As I have said, these conditions may be met by persons of means, but the masses can be in no position to purchase articles of food having these inflated values. Great self-denial has to be practiced on all sides by the millions, and the wonder is that poor people can find ways of existing. Yet the proletariat seems to do so, and without complaining. How much longer the people can go on living under these conditions I know not.

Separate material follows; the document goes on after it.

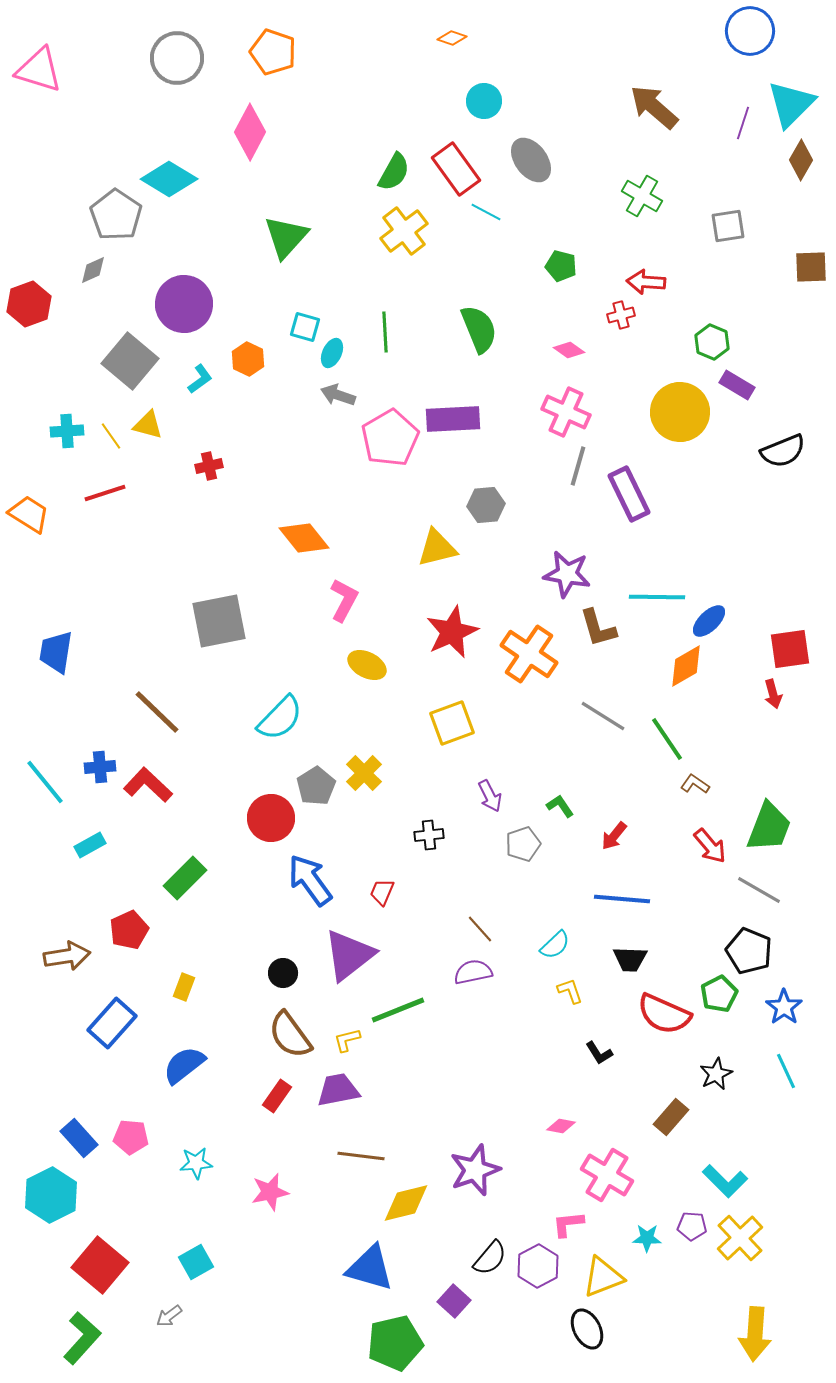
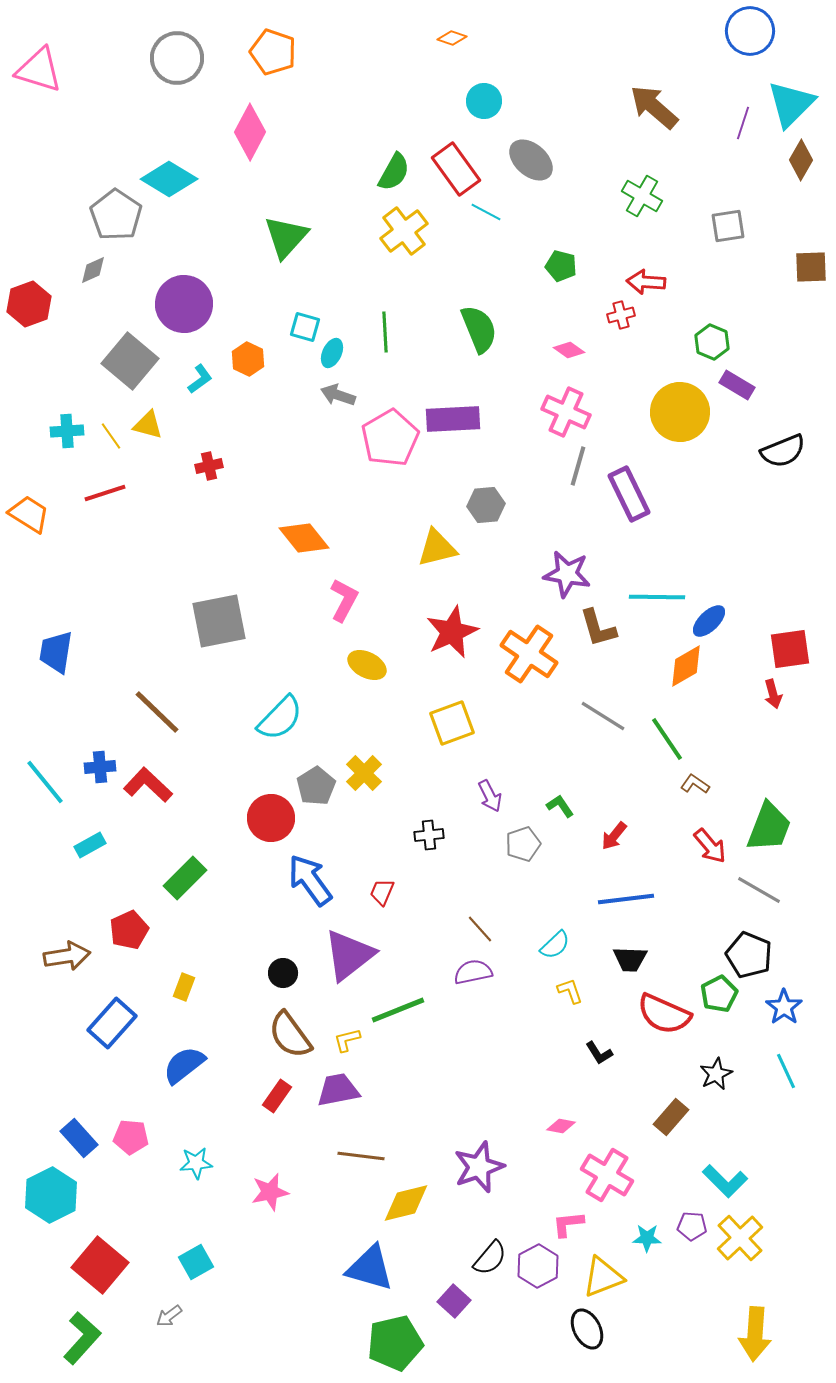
gray ellipse at (531, 160): rotated 12 degrees counterclockwise
blue line at (622, 899): moved 4 px right; rotated 12 degrees counterclockwise
black pentagon at (749, 951): moved 4 px down
purple star at (475, 1170): moved 4 px right, 3 px up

In this connection I think I may be permitted to tell a little of how my wife and I manage to live in this capital rent by conditions of war. More than a year since, perceiving that the conflict was to be a long and bitter one, we decided to guard against possibilities by having our own milk, butter, fowls and eggs. Being Catholics, we had, before hostilities began, been generous to an order of Sisters having a convent ten or fifteen miles out of Vienna. When it was seen that the war was to be a terrible one, these good souls were glad to lend us the small farm connected with their institution. There we installed a Tyrolean cow and a hundred hens, and the Embassy has had the products of these to a bountiful extent. Recently we have added forty live turkeys to our holdings—and famine can gain no foothold in our modest home. An attendant goes daily back and forth, and Vienna society has enjoyed many a laugh over the Ambassador’s neutral cow and hens. Just now I am getting a thousand litres of gasoline from Roumania by favor of the Roumanian [Page 645] Minister in Vienna. There are practically no private motors in commission in the capital, and none in the diplomatic service save those of our Embassy. Our wheat flour comes from Bucharest by the slowest imaginable train, through the personal influence of our colleagues in that capital.

Naturally members of this Embassy, as well as of the Embassy in Berlin, are living in a beleaguered land shut off by sea power and blockade from a good part of the world. There are many necessary things, perhaps not essential to actually keeping alive, that we want and should have. Certain articles not too bulky we used to get through from London, but that medium seems harshly to have been cut off. If the war runs a few months longer the Department, it seems to me, must consider plans for getting certain supplies if not succor to its diplomatic and consular servants loyally performing a burdensome duty in the Central Empires without complaining.